Joints for a HEAVY Tabletop

      A tough project has a tricky angle: how to fasten the legs to a heavy table when there's no shelf or apron to control racking. A furniture-maker gets advice from colleagues. July 5, 2005

I have a customer who wants me to build a table out of white oak 3" thick. The top is to be 48" wide and 78" long. The customer brought four pieces for legs that are about 4" to 5" in diameter, and wants me to turn them to straight-round and attach them with mortise and tenon joints directly into the top. The customer wants to avoid any other bracing. I was able to let the customer let me thin the wood to 1 1/2" in the center and only leave the full thickness around the outside edges, but I estimate about 220 pounds just for the top. Does anyone have suggestions to make these joints (legs) safe and secure?

Forum Responses
(Cabinet and Millwork Installation Forum)
From contributor R:
I made a table similar to that years ago. I took 3/8 thick steel plates about 8 inches square and drilled and tapped them. I then rabitted them into the top to make them flush. I screwed them into the top using countersunk screws and pl premium construction adhesive. The reason I went with the spin on the legs is because it’s easy to assemble and the screw holes never strip.

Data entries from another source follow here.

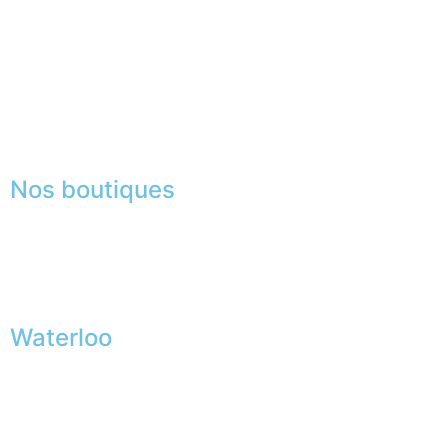
FAQ
Mentions légales
|
RGPD
Presse
Lexique
Nos boutiques
Waterloo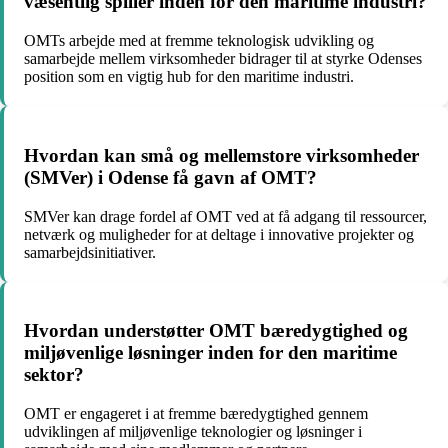
væsentlig spiller inden for den maritime industri?
OMTs arbejde med at fremme teknologisk udvikling og
samarbejde mellem virksomheder bidrager til at styrke Odenses
position som en vigtig hub for den maritime industri.
Hvordan kan små og mellemstore virksomheder
(SMVer) i Odense få gavn af OMT?
SMVer kan drage fordel af OMT ved at få adgang til ressourcer,
netværk og muligheder for at deltage i innovative projekter og
samarbejdsinitiativer.
Hvordan understøtter OMT bæredygtighed og
miljøvenlige løsninger inden for den maritime
sektor?
OMT er engageret i at fremme bæredygtighed gennem
udviklingen af miljøvenlige teknologier og løsninger i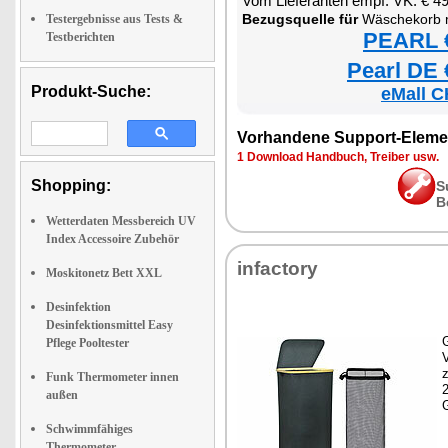
Vom Lieferanten empf. VK: € 4
Bezugsquelle für
Wäschekorb mit Deckel, B
Testergebnisse aus Tests &
PEARL €
Testberichten
Pearl DE 
Produkt-Suche:
eMall C
Vorhandene Support-Eleme
1 Download Handbuch, Treiber usw.
Shopping:
S
B
Wetterdaten Messbereich UV
Index Accessoire Zubehör
infactory
Moskitonetz Bett XXL
Desinfektion
Desinfektionsmittel Easy
G
Pflege Pooltester
z
Funk Thermometer innen
außen
Schwimmfähiges
Thermometer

I then used the heaviest railbolt I could find in the legs - these just threaded into the plates nice and strong and were removable. My legs were round, but if you use square you’ll probably have to tighten the plate on the leg and then affix the table to obtain the correct attitude.

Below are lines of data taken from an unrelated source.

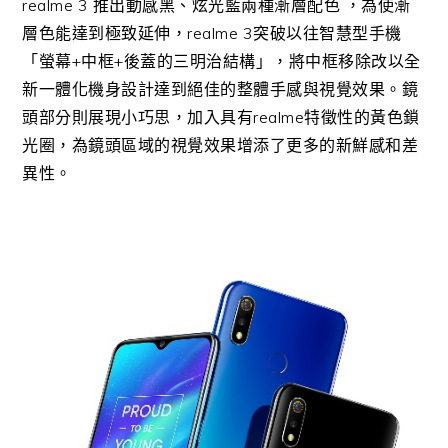
realme 3
推出動感黑、炫光藍兩種漸層配色 ，為使漸
層色能達到極致延伸，
realme 3
突破以往智慧型手機
「螢幕
+
中框
+
後蓋的三明治結構」，將中框移除改以全
新一體化機身設計達到絕佳的整體手感與視覺效果。鏡
頭部分則展現小巧思，加入具有
realme
特徵性的黃色鎖
光圈，為鏡頭區域的視覺效果增添了更多的新鮮感和差
異性。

As far as strength goes, it turned out amazingly strong because of the over-sizing of everything and the thickness of the top, the legs, etc. (Make sure you drill a relief hole for a bolt to go through the plate into the top a short distance).

From contributor T:
The steel idea is excellent. I use a lot of steel to overcome these designs, but if you are not happy with using steel, then definitely build a sub-top or sub-frame to connect all four legs and you should be solid, except for the leg at the floor which is going to need a tenon to keep the leg from getting kicked out.

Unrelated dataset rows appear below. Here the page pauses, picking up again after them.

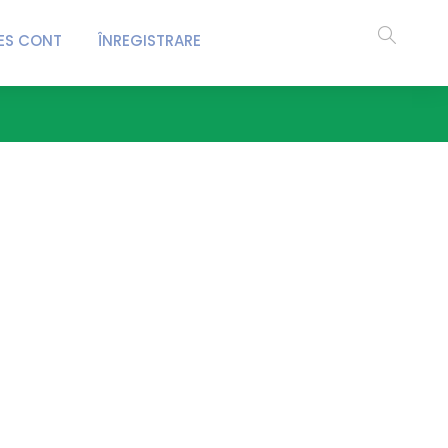
ES CONT
ÎNREGISTRARE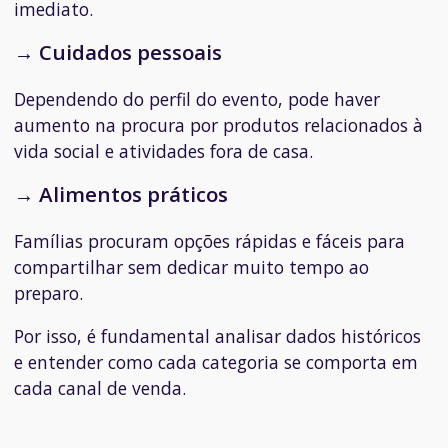
imediato.
→ Cuidados pessoais
Dependendo do perfil do evento, pode haver
aumento na procura por produtos relacionados à
vida social e atividades fora de casa.
→ Alimentos práticos
Famílias procuram opções rápidas e fáceis para
compartilhar sem dedicar muito tempo ao
preparo.
Por isso, é fundamental analisar dados históricos
e entender como cada categoria se comporta em
cada canal de venda.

From the original questioner:
Great suggestion about the steel – it didn’t even cross my mind. I had a design all worked up with a sub-frame, and was trying to figure a way to eliminate the kick out problem with lags or something at the top above where the pivot point would be. I think since the legs do contain the core, I will drill deep and lag the plate on to the leg itself, then put a couple smaller screws into it to keep it from twisting, and attach the assembly to the tabletop.

From contributor T:
If the table is not attached to the floor, then whenever the client tries to move it the legs will rack no matter what kind of screw you use at the top. It would be best to have a full shelf close to the floor, or at least halfway down to stabilize the four legs at the bottom.

From contributor R:
How close to the corners will the legs be? I think the steel plates could still work, just put the leg end in a corner of a square plate. Just to confuse more, how about a long bolt (12") through the top, countersunk, into a center hole in the leg? Meet the end of the bolt with a perpendicular intersecting side bore in the leg to slide in a washer and nut. Tighten it and plug the holes. You could even square the countersinks and plug with an end-grain piece to faux a tenon end.